DATA FOR THIS EXERCISE

------------------------------------------------------------

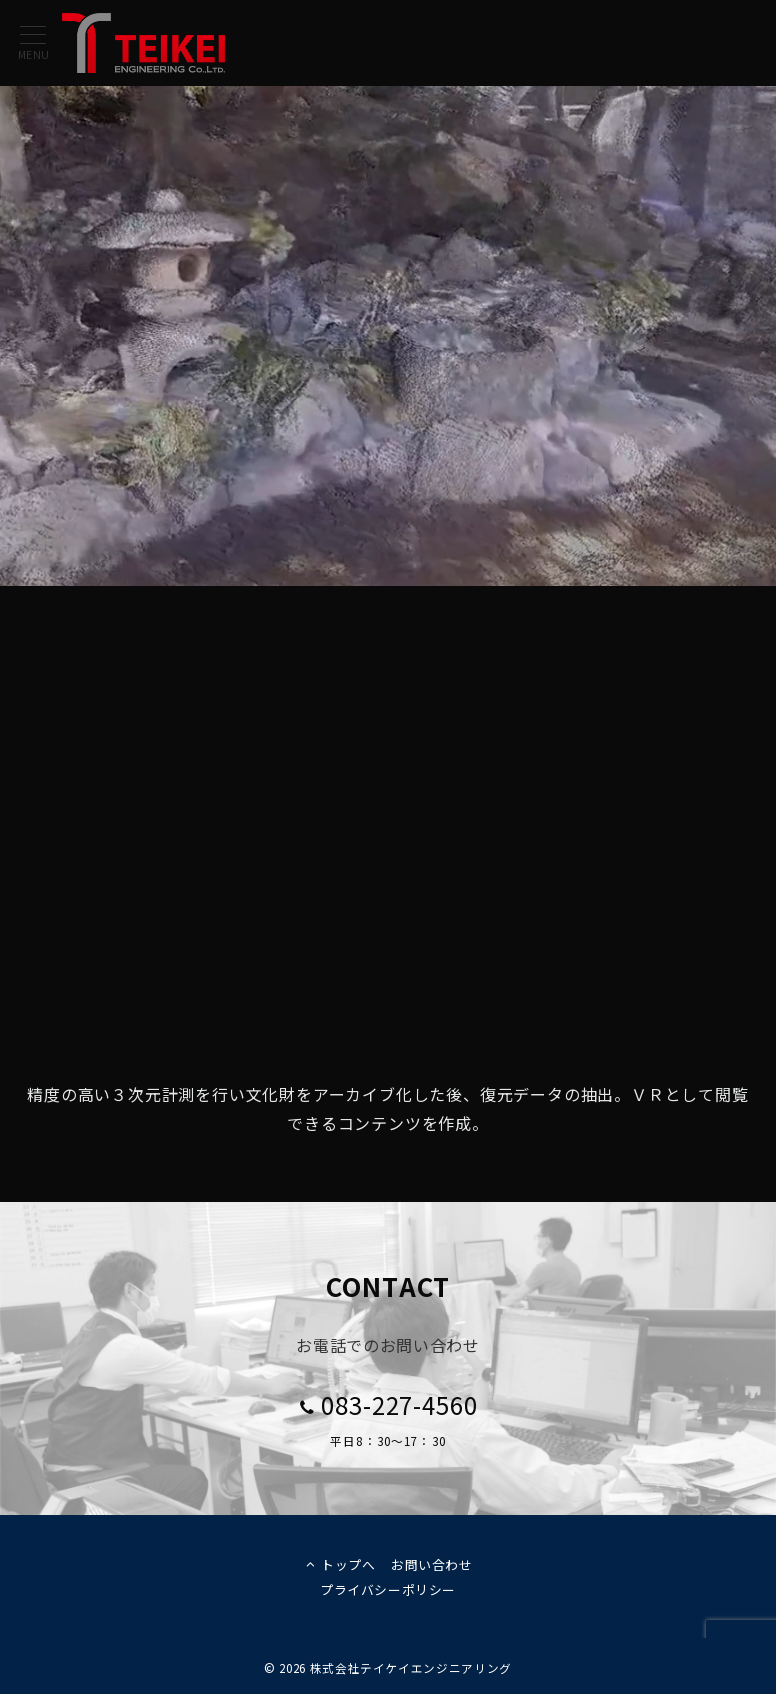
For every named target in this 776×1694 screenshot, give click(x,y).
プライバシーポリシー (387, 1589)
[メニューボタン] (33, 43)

------------------------------------------------------------

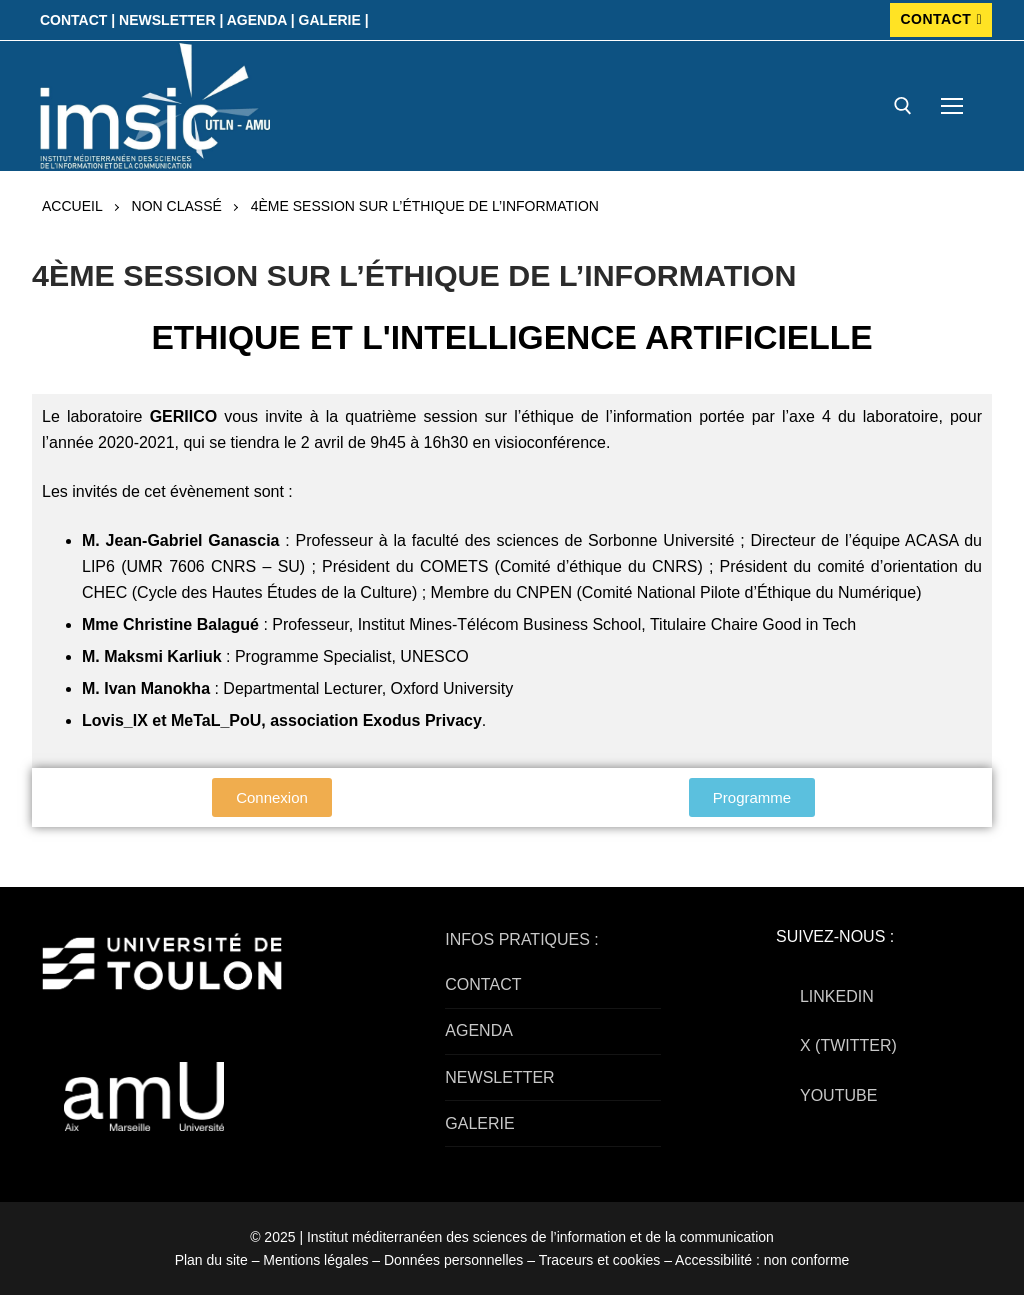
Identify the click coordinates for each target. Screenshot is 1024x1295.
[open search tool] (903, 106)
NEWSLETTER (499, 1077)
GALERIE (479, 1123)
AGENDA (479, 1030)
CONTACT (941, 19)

------------------------------------------------------------

WHAT YOU SHOULD DO
Above this task is a listing. Restate, word for word and with nothing added, the lines from the one with "For every named" through the one with "[メニューボタン] (33, 43)".

RESPONSE TO THE TASK
For every named target in this 776×1694 screenshot, give click(x,y).
プライバシーポリシー (387, 1589)
[メニューボタン] (33, 43)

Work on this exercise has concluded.